Not Knowing the Rules
Learn the USGA rules and understand how they apply to the course you are playing and the game on the day, preferably before you tee off.
For beginners, learning all the rules might mean the odd, slightly awkward question, but better that than really making a faux pas.
Placing a Golf Bag on the Tee Box
This mistake is easy to make if you walk rather than ride. The bag can scuff up the hitting area; worse, it can be a visual distraction if it’s in another player’s striking vision.
Driving a Golf Cart Onto the Green
This behavior is so insulting that other players or the course manager may ask you to leave.
Demonstrating Bad Behavior
Everyone hits a bad shot from time to time. You may even do it frequently if you are a novice, but it is not the time to lose your temper.
Don’t swear or shout and never throw a golf club in anger. Apart from anything else, it is dangerous. Taking divots out of the ground in frustration or breaking a club is also terrible form.
Not Shouting ‘Fore’
If your ball is heading towards another group, always shout out ‘fore’ to warn other players. Sometimes accidents are unavoidable, but a warning can help golfers take avoiding action to prevent an injury.
Try not to hit if the people in front of you are still reachable. Slow players are very frustrating, but it is dangerous and will just cause rancor on the course.
Talking to Someone Else’s Golf Ball
Some people do talk to their clubs and golf balls. That’s fine if it’s your own, but unacceptable if the ball belongs to another player and certainly an error if the ball ends up missing.
Some players feel that someone else encouraging their ball could jinx it. It’s a kind of superstition. So, although it may be well-intentioned and you may have gotten used to shouting at the television screen when you watch the Masters at home, don’t do it on the course. Stay silent, stay professional.

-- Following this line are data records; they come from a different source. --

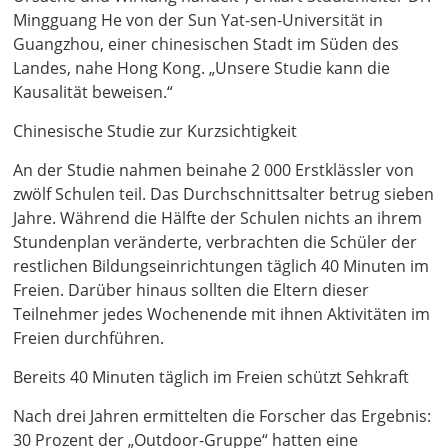
Mingguang He von der Sun Yat-sen-Universität in
Guangzhou, einer chinesischen Stadt im Süden des
Landes, nahe Hong Kong. „Unsere Studie kann die
Kausalität beweisen.“
Chinesische Studie zur Kurzsichtigkeit
An der Studie nahmen beinahe 2 000 Erstklässler von
zwölf Schulen teil. Das Durchschnittsalter betrug sieben
Jahre. Während die Hälfte der Schulen nichts an ihrem
Stundenplan veränderte, verbrachten die Schüler der
restlichen Bildungseinrichtungen täglich 40 Minuten im
Freien. Darüber hinaus sollten die Eltern dieser
Teilnehmer jedes Wochenende mit ihnen Aktivitäten im
Freien durchführen.
Bereits 40 Minuten täglich im Freien schützt Sehkraft
Nach drei Jahren ermittelten die Forscher das Ergebnis:
30 Prozent der „Outdoor-Gruppe“ hatten eine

Giving Unsolicited Advice to Other Players
Never give advice unless specifically asked about a shot or a swing. If someone does solicit your advice, keep it neutral and generic, never personal.
Not Keeping Your Divot Patterns in a Line on the Driving Range
Some players maintain that divot patterns should be in a row, others in a vertical line. Whichever you opt for, it is bad etiquette to leave random patterns scattered over the driving range.
Not Knowing Common Golf Terms
Bone up on all the golf terminology so you can understand what other players are saying without feeling the need to ask.
Golf is a well-regulated sport, but much of the etiquette is unwritten. Based on conventions and traditions that have built up over decades, golf etiquette is something that takes time to learn and understand.
Golf etiquette is not a substitute or alternative for the game's rules, which you also need to learn. Different courses may have specific regulations, and there can be additional requirements during tournaments—always ask if you are unsure.
Be the player everyone wants to play with and always invites. Be considerate, follow the rules and observe etiquette, and you will never be short of a game.